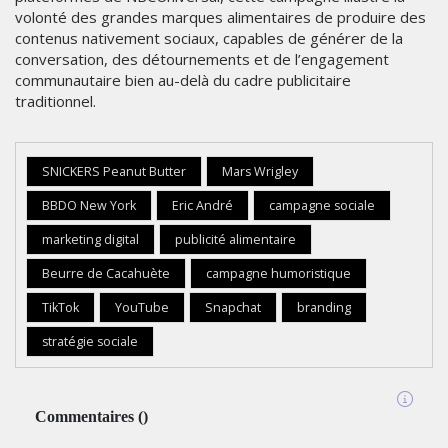
volonté des grandes marques alimentaires de produire des
contenus nativement sociaux, capables de générer de la
conversation, des détournements et de l’engagement
communautaire bien au-delà du cadre publicitaire
traditionnel.
SNICKERS Peanut Butter
Mars Wrigley
BBDO New York
Eric André
campagne sociale
marketing digital
publicité alimentaire
Beurre de Cacahuète
campagne humoristique
TikTok
YouTube
Snapchat
branding
stratégie sociale
Commentaires
(
)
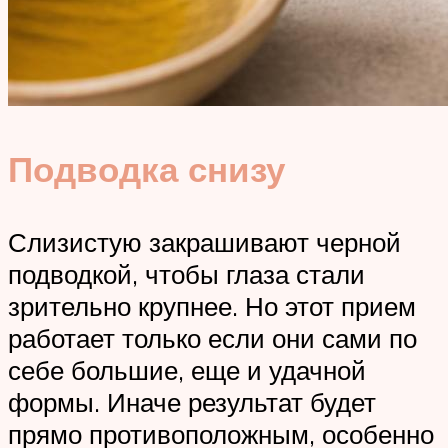
Подводка снизу
Слизистую закрашивают черной
подводкой, чтобы глаза стали
зрительно крупнее. Но этот прием
работает только если они сами по
себе большие, еще и удачной
формы. Иначе результат будет
прямо противоположным, особенно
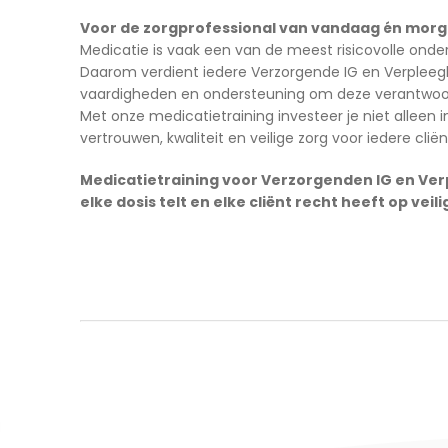
Voor de zorgprofessional van vandaag én mor
Medicatie is vaak een van de meest risicovolle onde
Daarom verdient iedere Verzorgende IG en Verpleegk
vaardigheden en ondersteuning om deze verantwoordel
Met onze medicatietraining investeer je niet alleen i
vertrouwen, kwaliteit en veilige zorg voor iedere cliën
Medicatietraining voor Verzorgenden IG en Ve
elke dosis telt en elke cliënt recht heeft op veili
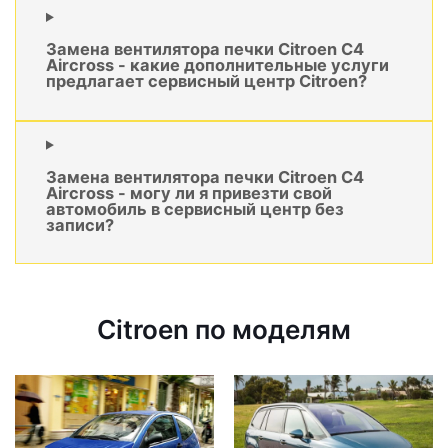
Замена вентилятора печки Citroen C4
Aircross - какие дополнительные услуги
предлагает сервисный центр Citroen?
Замена вентилятора печки Citroen C4
Aircross - могу ли я привезти свой
автомобиль в сервисный центр без
записи?
Citroen по моделям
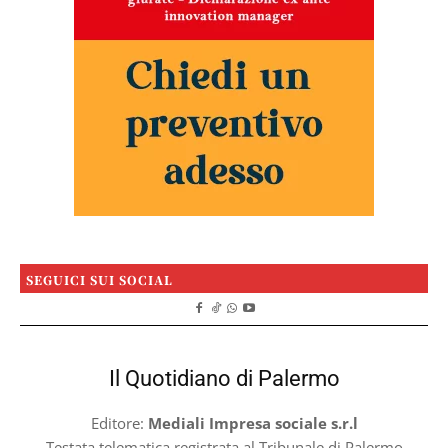
SEGUICI SUI SOCIAL
Il Quotidiano di Palermo
Editore:
Mediali Impresa sociale s.r.l
Testata telematica registrata al Tribunale di Palermo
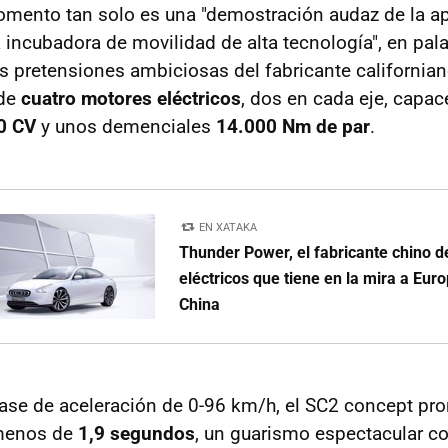
mento tan solo es una "demostración audaz de la ap
ncubadora de movilidad de alta tecnología", en pala
s pretensiones ambiciosas del fabricante california
 de
cuatro motores eléctricos
, dos en cada eje, capac
0 CV
y unos demenciales
14.000 Nm de par
.
EN XATAKA
Thunder Power, el fabricante chino 
eléctricos que tiene en la mira a Eur
China
fase de aceleración de 0-96 km/h, el SC2 concept pr
 menos de
1,9 segundos
, un guarismo espectacular co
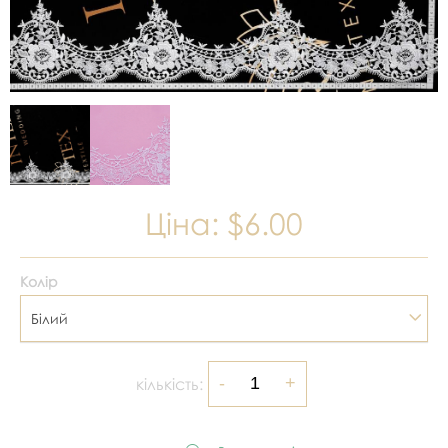
Ціна:
$6.00
Колір
Білий
кількість:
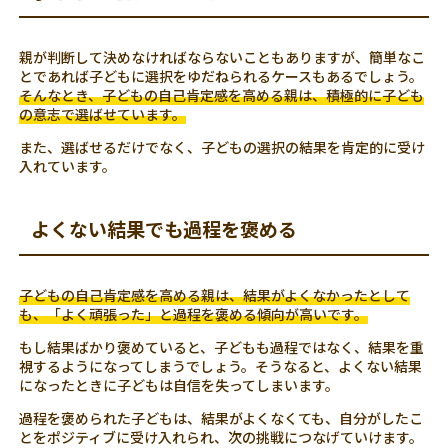
親が判断して決めなければならないこともありますが、簡単なこ
とであれば子どもに選択をゆだねられるケースもあるでしょう。
そんなとき、子どもの自己肯定感を高める親は、積極的に子ども
の意志で選ばせています。
また、選ばせるだけでなく、子どもの選択の結果を肯定的に受け
入れています。
よくない結果でも過程を褒める
子どもの自己肯定感を高める親は、結果がよくなかったとして
も、「よく頑張った」と過程を褒める傾向が高いです。
もし結果ばかり褒めていると、子どもも過程ではなく、結果を重
視するようになってしまうでしょう。そうなると、よくない結果
になったときに子どもは自信を失ってしまいます。
過程を褒められた子どもは、結果がよくなくても、自分がしたこ
とをポジティブに受け入れられ、次の挑戦につなげていけます。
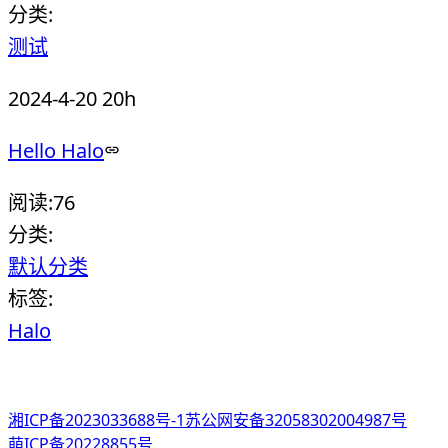
分类:
测试
2024-4-20 20h
Hello Halo
阅读:
76
分类:
默认分类
标签:
Halo
湘ICP备2023033688号-1
苏公网安备32058302004987号
萌ICP备20228855号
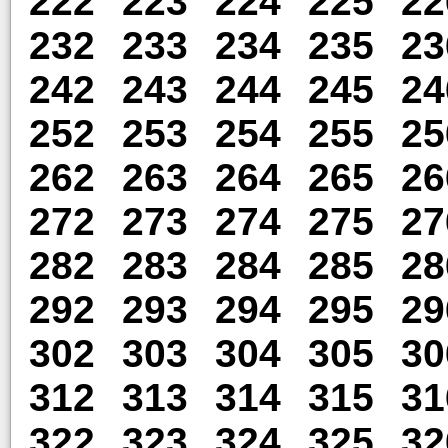
222
223
224
225
22
232
233
234
235
23
242
243
244
245
24
252
253
254
255
25
262
263
264
265
26
272
273
274
275
27
282
283
284
285
28
292
293
294
295
29
302
303
304
305
30
312
313
314
315
31
322
323
324
325
32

▸ **WHAT IS EXPECTED**
A single integer is the expected output: the number of lines in the data that include the word "центр".

▸ **RESPONSE**
2